音の聞こえについて
耳は外側から、外耳、中耳、内耳に分けることができ、中耳の空洞には空気が入っています。中耳内の空気圧が外耳側の空気圧と異なっている場合、音の聞こえが悪くなります。中耳の空気の量を調節する役割を持っているのが耳管(じかん)です。耳管は中耳から鼻の奥(鼻咽腔)へとつながっており、空気を中耳に送ったり返したりしています。
耳管開放症
耳管開放症とは、耳管が何らかの要因で広がってしまい、中耳に送る空気の量が調節できなくなる疾患です。耳管が広がった状態が続くため、中耳内の空気圧を安定した状態にたもつことができず、自分の声が響いて聴こえたり、耳の詰まった感じの聞こえになったりします。さらに、鼻咽腔には雑菌が多く存在するため、雑菌が耳管を通って中耳炎を引き起こすこともあります。
症状
・声が響いて聴こえる
・耳閉感(耳が詰まった感じ)
・自分の呼吸音が聞こえる
などの症状が見られ、自分の声が分からないということもあり、日常生活のコミュニケーションに影響を及ぼします。
原因
・ダイエットなどによる急激な体重減少
・体調不良
・睡眠不足などのストレス
が原因と言われています。日頃の生活習慣を整えることが一番の予防法です。
治療
耳管開放症の治療は、中耳内の空気圧を測定したり音の聞こえを検査することから始めます。中耳内の空気圧は、ティンパノメトリーと呼ばれる装置を使った検査を行います。検査はいずれも機械を耳に当てるだけの簡単な検査です。

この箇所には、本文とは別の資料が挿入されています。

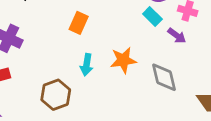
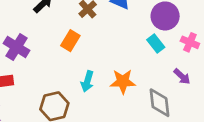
orange rectangle: (79, 23) -> (70, 41), moved
purple arrow: (177, 36) -> (182, 76), moved

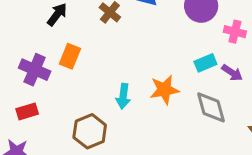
orange rectangle: (70, 41) -> (70, 56), moved
cyan rectangle: (156, 44) -> (205, 63), moved, turned -66

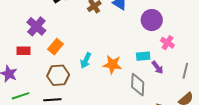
orange rectangle: (70, 56) -> (56, 47), moved

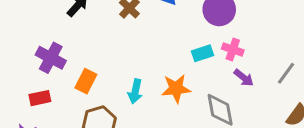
pink cross: (167, 43) -> (233, 50), moved
cyan rectangle: (143, 56) -> (203, 53), moved
gray line: (185, 71) -> (286, 73), turned 35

症状の改善には、時間を肥大化させるために生理食塩水の点鼻を行ったり、漢方薬を服用していただきます。また鼓膜にテープを張って鼓膜の動きを制限することで、音の聞こえに改善がみられることもあります。
注意していただきたいこと
耳管開放症は音の聞こえ方に異常をきたす病気であり、コミュニケーションがとりづらくなったり、自分の声の聞こえ方が気持ち悪いという方もおりストレスを感じることの多い疾患です。そのため抑うつ症状を引き起こすなど、社会生活に良くない影響を及ぼす可能性があります。音の聞こえ方が変だなと異常を感じられた場合は、お早めに耳鼻科を受診するようにして、ご自身の生活を守るようにしましょう。